Many drivers have voiced complaints about their cars, most prominently four-time world champion Max Verstappen, who has compared it to Formula E and Mario Kart. Lando Norris, the 2026 drivers’ champion, said last month it’s “probably the worst” car in the history of F1 to drive. Norris (P5) and Verstappen (P9) are several spots down in the standings compared to last year.

F1 CEO Stefano Domenicali defended the rule changes, saying there have been more overtakes, which have made the viewing experience better for fans. 

“The fans want to have excitement on the race, want to have a lot of overtaking, want to have action on the track,” Domenicali told Yahoo Finance.

Shifting Gears

F1 teams had a sudden opportunity to make adjustments due to an extended break after the Bahrain and Saudi Arabian GPs, both scheduled in April, were canceled due to the ongoing U.S. and Israel-Iran war. The result was an unexpected five-week break between the Japanese GP (March 26–29), the third race of the season, and the Miami GP (May 1–3).

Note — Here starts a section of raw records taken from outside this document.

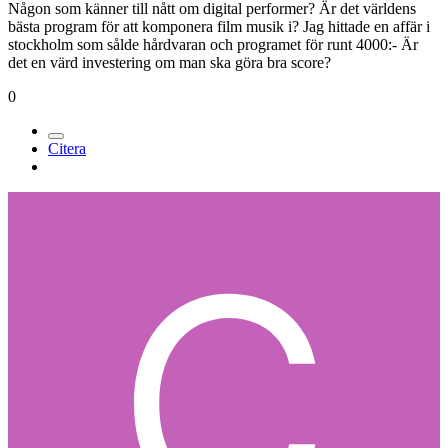
Någon som känner till nått om digital performer? Är det världens
bästa program för att komponera film musik i? Jag hittade en affär i
stockholm som sålde hårdvaran och programet för runt 4000:- Är
det en värd investering om man ska göra bra score?
0
Citera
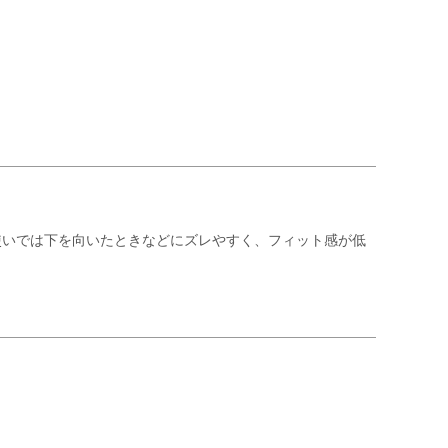
使いでは下を向いたときなどにズレやすく、フィット感が低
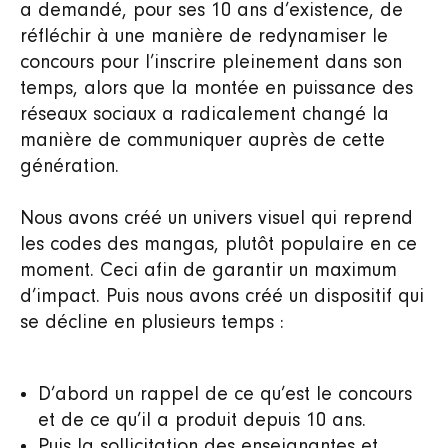
a demandé, pour ses 10 ans d’existence, de
réfléchir à une manière de redynamiser le
concours pour l’inscrire pleinement dans son
temps, alors que la montée en puissance des
réseaux sociaux a radicalement changé la
manière de communiquer auprès de cette
génération.
Nous avons créé un univers visuel qui reprend
les codes des mangas, plutôt populaire en ce
moment. Ceci afin de garantir un maximum
d’impact. Puis nous avons créé un dispositif qui
se décline en plusieurs temps :
D’abord un rappel de ce qu’est le concours
et de ce qu’il a produit depuis 10 ans.
Puis la sollicitation des enseignantes et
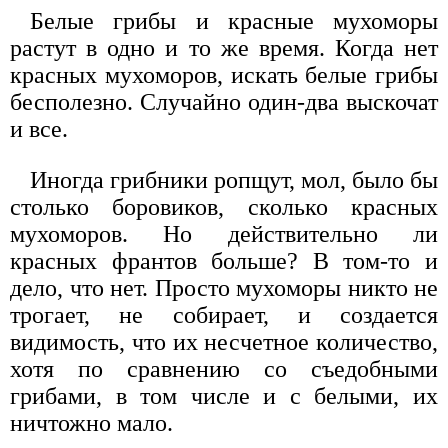
Белые грибы и красные мухоморы
растут в одно и то же время. Когда нет
красных мухоморов, искать белые грибы
бесполезно. Случайно один-два выскочат
и все.
Иногда грибники ропщут, мол, было бы
столько боровиков, сколько красных
мухоморов. Но действительно ли
красных франтов больше? В том-то и
дело, что нет. Просто мухоморы никто не
трогает, не собирает, и создается
видимость, что их несчетное количество,
хотя по сравнению со съедобными
грибами, в том числе и с белыми, их
ничтожно мало.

Ferrari team principal Fred Vasseur described the Miami Grand Prix as the start of a “new championship.”

“Everyone will bring new upgrades to Miami,” Vasseur told Sky Sports Italy in March.

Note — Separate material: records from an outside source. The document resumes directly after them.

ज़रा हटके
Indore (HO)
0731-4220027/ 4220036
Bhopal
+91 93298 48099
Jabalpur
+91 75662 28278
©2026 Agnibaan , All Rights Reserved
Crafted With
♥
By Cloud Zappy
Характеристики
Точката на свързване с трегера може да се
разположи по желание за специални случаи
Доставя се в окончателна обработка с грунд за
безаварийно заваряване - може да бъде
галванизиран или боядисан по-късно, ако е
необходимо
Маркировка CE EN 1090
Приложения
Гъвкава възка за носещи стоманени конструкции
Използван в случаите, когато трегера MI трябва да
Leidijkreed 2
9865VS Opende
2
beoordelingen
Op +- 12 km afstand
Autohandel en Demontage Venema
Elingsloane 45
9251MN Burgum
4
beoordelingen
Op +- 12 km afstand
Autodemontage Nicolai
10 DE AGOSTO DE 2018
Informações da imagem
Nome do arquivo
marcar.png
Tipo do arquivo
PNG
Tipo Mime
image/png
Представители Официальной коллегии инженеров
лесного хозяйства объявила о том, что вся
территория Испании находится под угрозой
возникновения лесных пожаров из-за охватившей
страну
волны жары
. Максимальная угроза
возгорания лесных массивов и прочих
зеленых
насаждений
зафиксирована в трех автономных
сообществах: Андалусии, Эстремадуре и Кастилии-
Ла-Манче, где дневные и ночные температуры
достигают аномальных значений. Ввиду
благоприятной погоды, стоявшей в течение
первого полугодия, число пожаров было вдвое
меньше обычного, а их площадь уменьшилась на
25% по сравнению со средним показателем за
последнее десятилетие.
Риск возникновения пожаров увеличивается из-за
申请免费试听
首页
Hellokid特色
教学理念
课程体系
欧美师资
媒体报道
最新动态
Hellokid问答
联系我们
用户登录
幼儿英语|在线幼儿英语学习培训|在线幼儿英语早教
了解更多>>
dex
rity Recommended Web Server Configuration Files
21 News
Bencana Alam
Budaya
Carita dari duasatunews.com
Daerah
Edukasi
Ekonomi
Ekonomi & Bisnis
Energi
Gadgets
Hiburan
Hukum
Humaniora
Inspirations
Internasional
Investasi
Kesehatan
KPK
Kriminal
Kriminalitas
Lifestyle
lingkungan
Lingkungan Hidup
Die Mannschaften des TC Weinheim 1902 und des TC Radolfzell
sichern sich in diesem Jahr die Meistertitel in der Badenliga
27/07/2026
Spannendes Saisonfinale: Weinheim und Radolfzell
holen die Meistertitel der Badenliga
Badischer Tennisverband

McLaren team principal Andrea Stella said last week they had always intended to bring a “completely new car” to the two-race North American leg. He said the break helped streamline the upgrades, but he knows the rest of the grid also benefited.

“I would like to stress that this is what I would expect of most of our competitors so not necessarily it’s going to be a shift in the [pecking] order, it will be effectively just a check who has been able to add more performance within the same time frame and we also have some performance to recover if we look at Mercedes and to some extent Ferrari as well,” Stella told Sky Sports

F1 also announced several rule changes last week aimed at increasing qualifying lap times, but also reducing large speed differentials during races that led to Bearman’s crash. The modifications are not expected to bring the cars close to their form in previous years.

Toto Wolff, team principal of the championship-leading Mercedes, described the tweaks as “acting with a scalpel and not with a baseball bat.”